Two of South Africa’s larger foundries have recently become linked as a result of a recent B-BEEE deal for one and the acquisition of the other one by a private equity firm that has a 25.1% stake in the first one. Sounds confusing but it is not if you read on.

In a recent Competition Commission announcement the Commission has unconditionally approved the proposed merger whereby South African Industrial Group (Pty) Ltd (SAIG) intends to acquire South African Roll Company (Pty) Ltd (Sarco).

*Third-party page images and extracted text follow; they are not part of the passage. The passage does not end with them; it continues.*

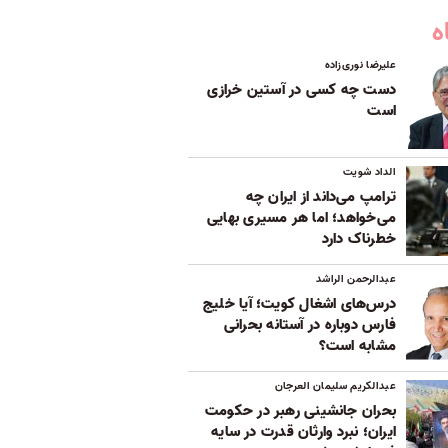
ه
علیرضا نوری‌زاده
دست چه کسی در آستین خرازی
است
الداد شویت
ترامپ می‌داند از ایران چه
می‌خواهد؛ اما هر مسیری بهایی
خطرناک دارد
عبدالرحمن الراشد
درس‌های اشغال کویت؛ آیا خلیج
فارس دوباره در آستانه بحرانی
مشابه است؟
عبدالکریم سلیمان العرجان
بحران جانشینی رهبر در حکومت
ایران؛ نبرد وارثان قدرت در سایه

SAIG is owned by Medu Industrial Partnership. Medu IV GP, also going under the name of Medu Capital, has investments in Weir Minerals Africa Proprietary Limited, which provides mill circuit technology, slurry handling equipment and services and ground engaging tools to the natural resources markets. Medu IV GP also has interests in Secutel Technologies Proprietary Limited, which provides security technologies and services to the banking, telecommunications and retail industries.

Sarco has the ability to cast large engineering castings. Producing castings weighing up to 65 tons requires the foundry to have large melting capacity and the machine shop to have custom-built CNC equipment

Medu Capital is a South African-based private equity firm. Mineral solutions provider Weir Minerals Africa’s (WMA’s) South African operation, Weir Minerals South Africa (SA), is now 25.1% owned by black empowerment partner Medu Capital.

Sarco operates a steel foundry and machining operation that produces steel rolls and sleeves and are used by first-tier global steel mills in the production of flat and profiled steel. Sarco is based in Vanderbijlpark, Gauteng and services mainly the global market with considerable sales being exports. The rolls manufactured by Sarco vary in size, shape and metal composition depending on the needs of the primary target firm’s customers. Rolls are used by customers to shape heated steel into various products such as hot rolled coils or plates or profiled long products such as railway tracks, I-bars and H-bars.

Sarco has long been recognised as one of the leading international manufacturers of castings used in the steel and non-ferrous manufacturing industries. Producing castings weighing up to 65 tons requires the foundry to have large melting capacity and the machine shop to have custom-built CNC equipment. All the processes in between pouring of the metal and final machining have to match and accommodate the size and weight of the castings – no mean feat.

The Commission found that the proposed transaction is unlikely to result in a substantial prevention or lessening of competition in any relevant markets. The Commission further found that the proposed transaction does not raise any public interest concerns.

Medu Capital already had a 35% stake in Sarco having acquired the stake in 2008.